TASK TO CARRY OUT:
The output should match, line for line, the records from the line containing "Porte blindées PICARD" through the line containing "รับจํานําแจ้งวัฒนะ.com รับจำนำกล้อง Sony", with every picture left out.

Transcribed page contents
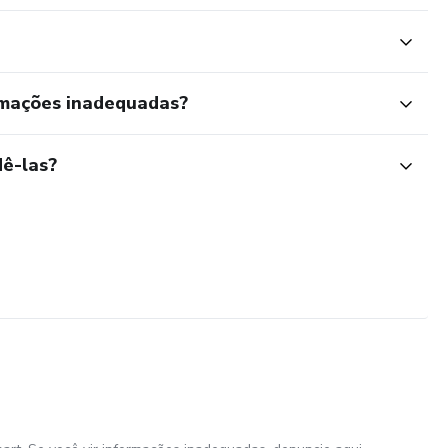
rmações inadequadas?
ê-las?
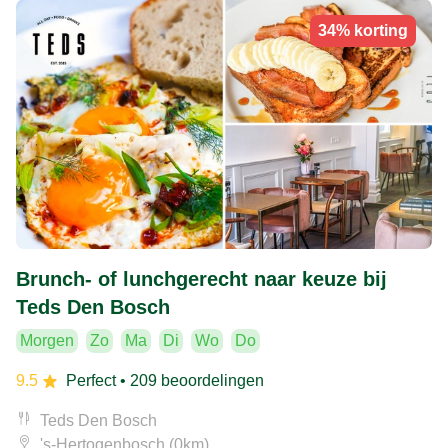
34% korting
Brunch- of lunchgerecht naar keuze bij
Teds Den Bosch
Morgen
Zo
Ma
Di
Wo
Do
9.5
Perfect
• 209 beoordelingen
Teds Den Bosch
's-Hertogenbosch (0km)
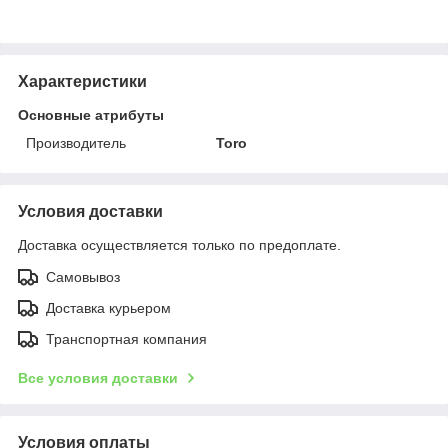
Характеристики
Основные атрибуты
Производитель
Toro
Условия доставки
Доставка осуществляется только по предоплате.
Самовывоз
Доставка курьером
Транспортная компания
Все условия доставки
Условия оплаты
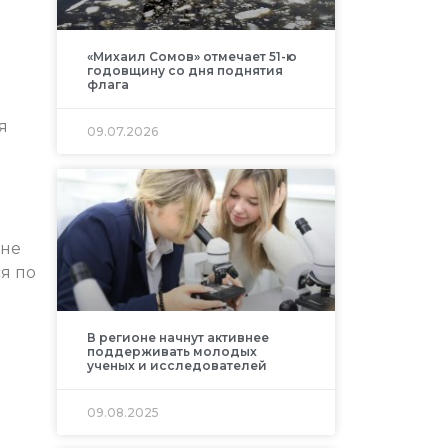
«Михаил Сомов» отмечает 51-ю
годовщину со дня поднятия
флага
я
09.07.2026
оне
я по
В регионе начнут активнее
поддерживать молодых
ученых и исследователей
09.08.2025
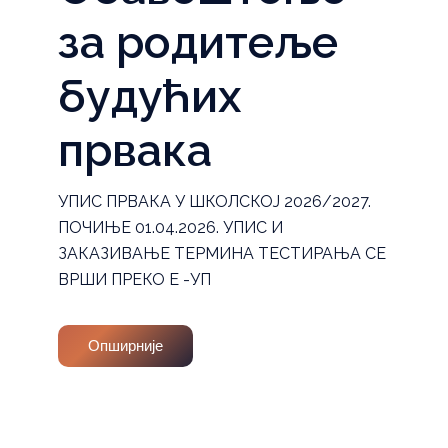
за родитеље
будућих
првака
УПИС ПРВАКА У ШКОЛСКОЈ 2026/2027.
ПОЧИЊЕ 01.04.2026. УПИС И
ЗАКАЗИВАЊЕ ТЕРМИНА ТЕСТИРАЊА СЕ
ВРШИ ПРЕКО Е -УП
Опширније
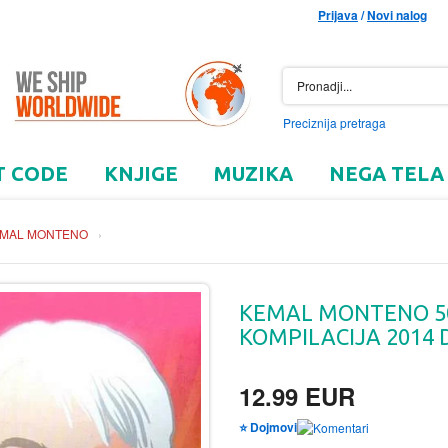
Prijava
/
Novi nalog
Preciznija pretraga
T CODE
KNJIGE
MUZIKA
NEGA TELA
MAL MONTENO
›
KEMAL MONTENO 50
KOMPILACIJA 2014 D
12.99 EUR
⭐ Dojmovi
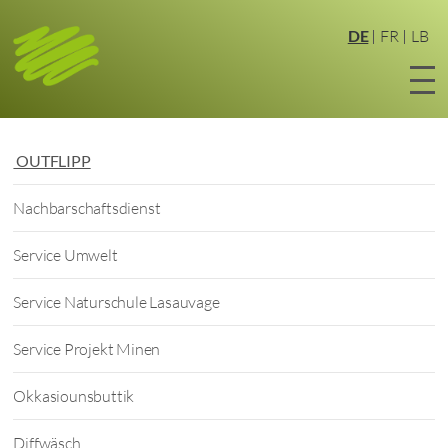
Zum
Hauptinhalt
DE
FR
LB
springen
OUTFLIPP
Nachbarschaftsdienst
Service Umwelt
Service Naturschule Lasauvage
Service Projekt Minen
Okkasiounsbuttik
Diffwäsch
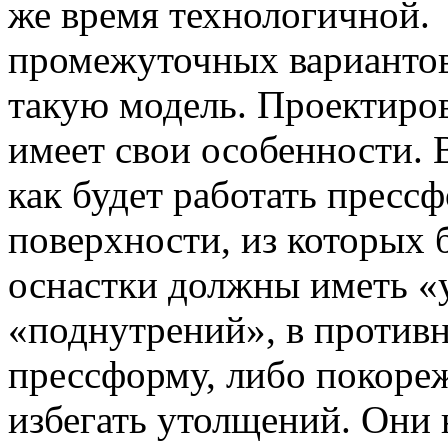
же время технологичной.
промежуточных вариантов
такую модель. Проектиров
имеет свои особенности. 
как будет работать прессф
поверхности, из которых 
оснастки должны иметь «у
«поднутрений», в противн
прессформу, либо покоре
избегать утолщений. Они 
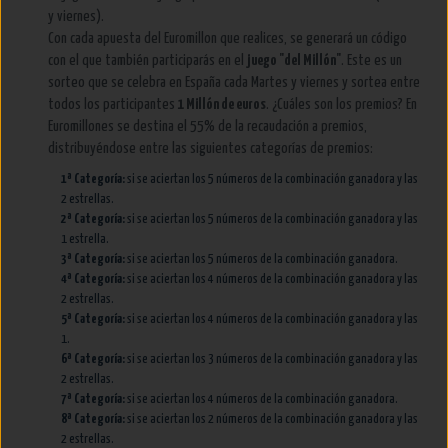
y viernes).
Con cada apuesta del Euromillon que realices, se generará un código
con el que también participarás en el
juego "del Millón"
. Este es un
sorteo que se celebra en España cada Martes y viernes y sortea entre
todos los participantes
1 Millón de euros
. ¿Cuáles son los premios? En
Euromillones se destina el 55% de la recaudación a premios,
distribuyéndose entre las siguientes categorías de premios:
1ª Categoría:
si se aciertan los 5 números de la combinación ganadora y las
2 estrellas.
2ª Categoría:
si se aciertan los 5 números de la combinación ganadora y las
1 estrella.
3ª Categoría:
si se aciertan los 5 números de la combinación ganadora.
4ª Categoría:
si se aciertan los 4 números de la combinación ganadora y las
2 estrellas.
5ª Categoría:
si se aciertan los 4 números de la combinación ganadora y las
1.
6ª Categoría:
si se aciertan los 3 números de la combinación ganadora y las
2 estrellas.
7ª Categoría:
si se aciertan los 4 números de la combinación ganadora.
8ª Categoría:
si se aciertan los 2 números de la combinación ganadora y las
2 estrellas.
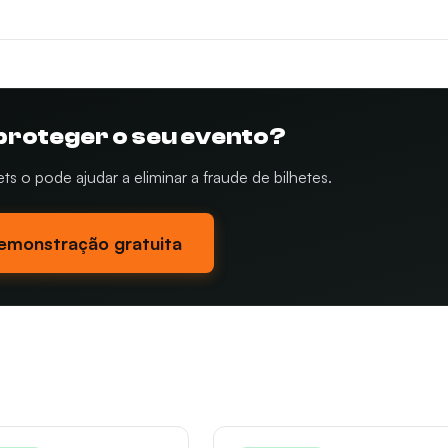
proteger o seu evento?
 o pode ajudar a eliminar a fraude de bilhetes.
demonstração gratuita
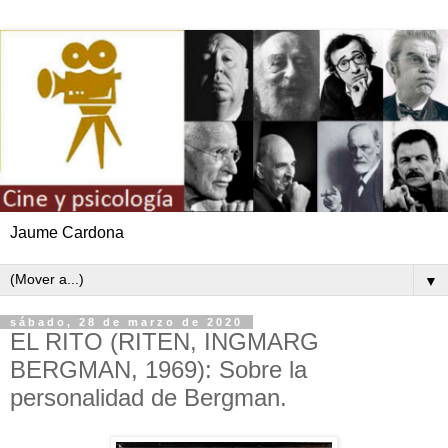
Jaume Cardona
▼
sábado, 28 de marzo de 2020
EL RITO (RITEN, INGMARG
BERGMAN, 1969): Sobre la
personalidad de Bergman.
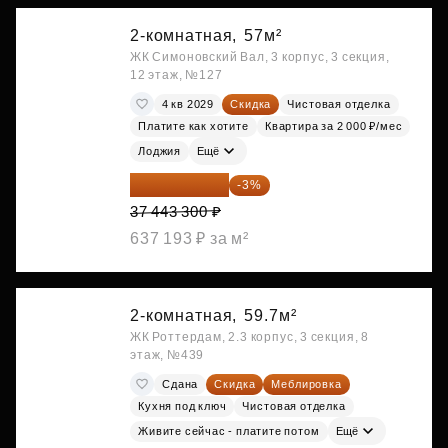
2-комнатная,
57м²
ЖК Симоновский Вал, 3 корпус, 3 секция,
12 этаж, №127
4 кв 2029
Скидка
Чистовая отделка
Платите как хотите
Квартира за 2 000 ₽/мес
Лоджия
Ещё
36 320 001 ₽
-3%
37 443 300 ₽
637 193 ₽ за м²
2-комнатная,
59.7м²
ЖК Роттердам, 2.3 корпус, 3 секция, 8
этаж, №439
Сдана
Скидка
Меблировка
Кухня под ключ
Чистовая отделка
Живите сейчас - платите потом
Ещё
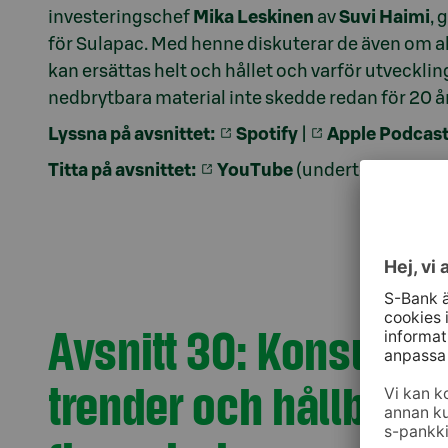
investeringschef
Mika Leskinen
av
Suvi Haimi
, 
för Sulapac. Med henne diskuterar de även om all
kan ersättas helt och hållet och varför utveckli
nedbrytbara material inte skedde redan för 20 å
Lyssna på avsnittet:
Spotify
|
Apple Podcas
Titta på avsnittet:
YouTube
(undertexter komm
Avsnitt 30: Konsultar
trender och hållbar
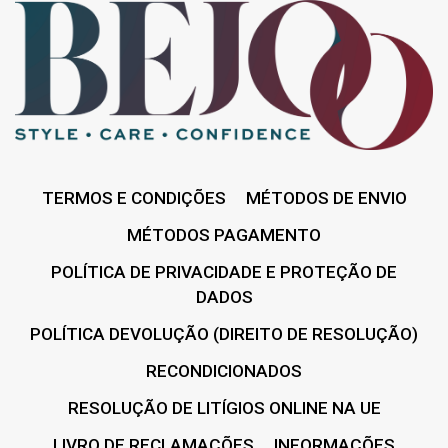
TERMOS E CONDIÇÕES
MÉTODOS DE ENVIO
MÉTODOS PAGAMENTO
POLÍTICA DE PRIVACIDADE E PROTEÇÃO DE
DADOS
POLÍTICA DEVOLUÇÃO (DIREITO DE RESOLUÇÃO)
RECONDICIONADOS
RESOLUÇÃO DE LITÍGIOS ONLINE NA UE
LIVRO DE RECLAMAÇÕES
INFORMAÇÕES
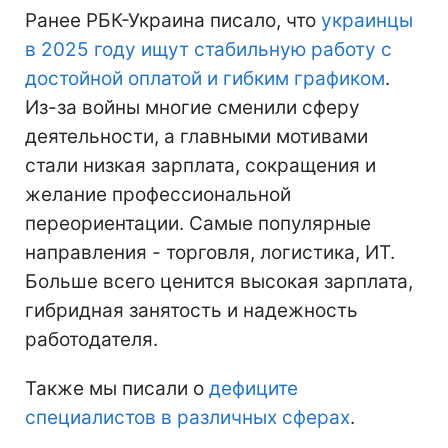
Ранее РБК-Украина писало, что
украинцы
в 2025 году ищут стабильную работу с
достойной оплатой и гибким графиком
.
Из-за войны многие сменили сферу
деятельности, а главными мотивами
стали низкая зарплата, сокращения и
желание профессиональной
переориентации. Самые популярные
направления - торговля, логистика, ИТ.
Больше всего ценится высокая зарплата,
гибридная занятость и надежность
работодателя.
Также мы писали о
дефиците
специалистов в различных сферах
.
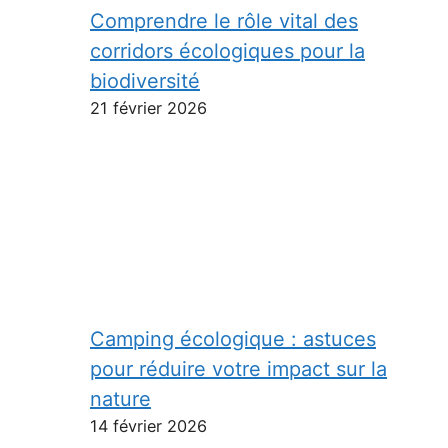
Comprendre le rôle vital des
corridors écologiques pour la
biodiversité
21 février 2026
Camping écologique : astuces
pour réduire votre impact sur la
nature
14 février 2026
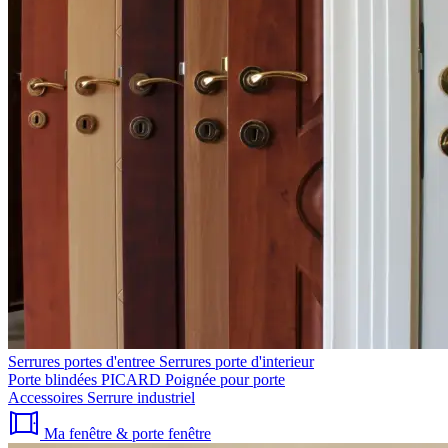
Serrures portes d'entree
Serrures porte d'interieur
Porte blindées PICARD
Poignée pour porte
Accessoires
Serrure industriel
Ma fenêtre & porte fenêtre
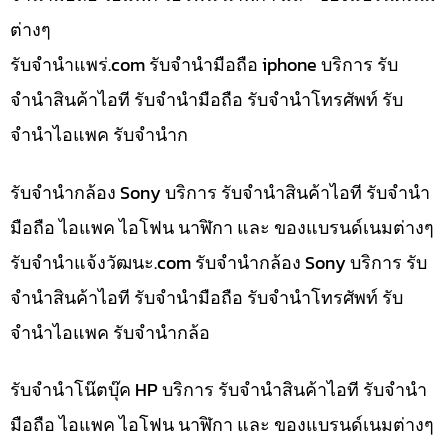
ต่างๆ
รับจํานําแพร่.com รับจำนำมือถือ iphone บริการ รับ
จำนำสินค้าไอที รับจำนำมือถือ รับจำนำโทรศัพท์ รับ
จำนำไอแพค รับจำนำก
รับจำนำกล้อง Sony บริการ รับจำนำสินค้าไอที รับจำนำ
มือถือ ไอแพค ไอโฟน นาฬิกา และ ของแบรนด์เนมต่างๆ
รับจํานําแจ้งวัฒนะ.com รับจำนำกล้อง Sony บริการ รับ
จำนำสินค้าไอที รับจำนำมือถือ รับจำนำโทรศัพท์ รับ
จำนำไอแพค รับจำนำกล้อ
รับจำนำโน๊ตบุ๊ค HP บริการ รับจำนำสินค้าไอที รับจำนำ
มือถือ ไอแพค ไอโฟน นาฬิกา และ ของแบรนด์เนมต่างๆ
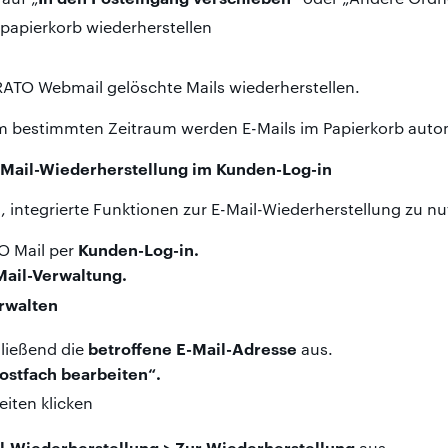
RATO Webmail gelöschte Mails wiederherstellen.
 bestimmten Zeitraum werden E-Mails im Papierkorb autom
Mail-Wiederherstellung im Kunden-Log-in
 integrierte Funktionen zur E-Mail-Wiederherstellung zu nu
Kunden-Log-in.
O Mail per
Mail-Verwaltung.
betroffene E-Mail-Adresse
ließend die
aus.
ostfach bearbeiten“.
l-Wiederherstellung > Zur Wiederherstellung
aus.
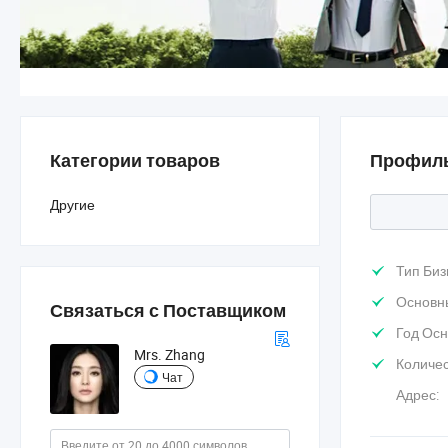
Категории товаров
Профиль
Другие
Тип Биз
Основн
Связаться с Поставщиком
Год Осн
Mrs. Zhang
Количес
Чат
Адрес:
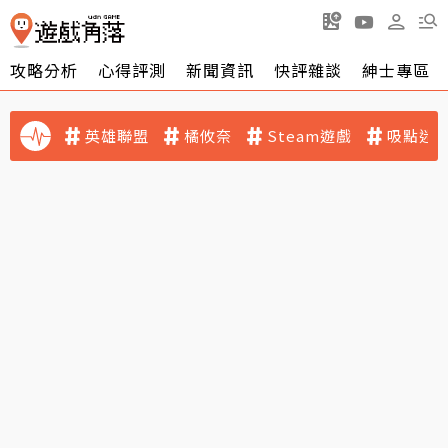
攻略分析
心得評測
新聞資訊
快評雜談
紳士專區
英雄聯盟
橘攸奈
Steam遊戲
吸點迷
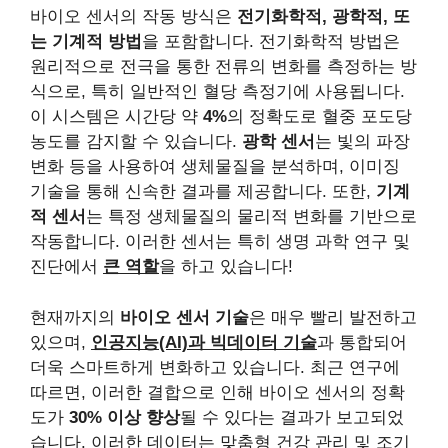
바이오 센서의 작동 방식은
전기화학적, 광학적, 또
는 기계적 방법
을 포함합니다. 전기화학적 방법은
원리적으로 전극을 통한 전류의 변화를 측정하는 방
식으로, 특히 일반적인 혈당 측정기에 사용됩니다.
이 시스템은 시간당 약
4%
의 정확도로 혈중 포도당
농도를 감지할 수 있습니다.
광학 센서
는 빛의 파장
변화 등을 사용하여 생체물질을 분석하며, 이미징
기술을 통해 신속한 결과를 제공합니다. 또한,
기계
적 센서
는 특정 생체물질의 물리적 변화를 기반으로
작동합니다. 이러한 센서는 특히 생명 과학 연구 및
진단에서
큰 역할
을 하고 있습니다!
현재까지의
바이오 센서 기술
은 매우 빨리 발전하고
있으며,
인공지능(AI)과 빅데이터 기술
과 통합되어
더욱 스마트하게 변화하고 있습니다. 최근 연구에
따르면, 이러한 결합으로 인해 바이오 센서의 정확
도가
30% 이상 향상
될 수 있다는 결과가 보고되었
습니다. 이러한 데이터는 맞춤형 건강 관리 및 조기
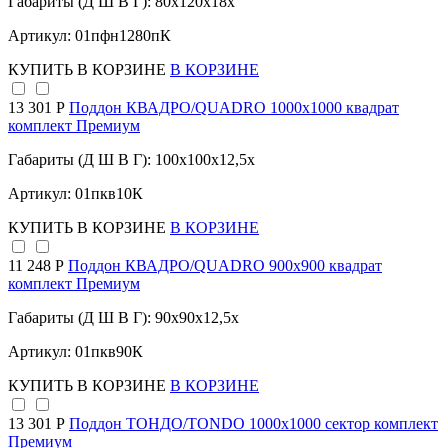
Габариты (Д Ш В Г): 80x120x18x
Артикул: 01пфн1280пК
КУПИТЬ
В КОРЗИНЕ
В КОРЗИНЕ
13 301 Р
Поддон КВАДРО/QUADRO 1000х1000 квадрат
комплект Премиум
Габариты (Д Ш В Г): 100x100x12,5x
Артикул: 01пкв10К
КУПИТЬ
В КОРЗИНЕ
В КОРЗИНЕ
11 248 Р
Поддон КВАДРО/QUADRO 900х900 квадрат
комплект Премиум
Габариты (Д Ш В Г): 90x90x12,5x
Артикул: 01пкв90К
КУПИТЬ
В КОРЗИНЕ
В КОРЗИНЕ
13 301 Р
Поддон ТОНДО/TONDO 1000х1000 сектор комплект
Премиум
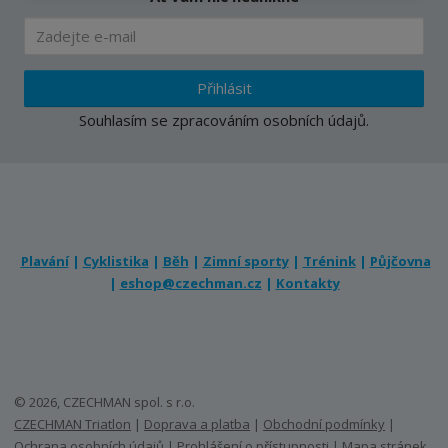
Přihlásit
Souhlasím se
zpracováním osobních údajů
.
Plavání
|
Cyklistika
|
Běh
|
Zimní sporty
|
Trénink
|
Půjčovna
|
eshop@czechman.cz
|
Kontakty
© 2026, CZECHMAN spol. s r.o.
CZECHMAN Triatlon
|
Doprava a platba
|
Obchodní podmínky
|
Ochrana osobních údajů
|
Prohlášení o přístupnosti
|
Mapa stránek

REPLY:
Porte blindées PICARD
Poignée pour porte
Accessoires
Serrure industriel
Ma fenêtre & porte fenêtre
ต่างๆ
รับจํานําแพร่.com รับจำนำมือถือ iphone บริการ รับ
จำนำสินค้าไอที รับจำนำมือถือ รับจำนำโทรศัพท์ รับ
จำนำไอแพค รับจำนำก
รับจำนำกล้อง Sony บริการ รับจำนำสินค้าไอที รับจำนำ
มือถือ ไอแพค ไอโฟน นาฬิกา และ ของแบรนด์เนมต่างๆ
รับจํานําแจ้งวัฒนะ.com รับจำนำกล้อง Sony บริการ รับ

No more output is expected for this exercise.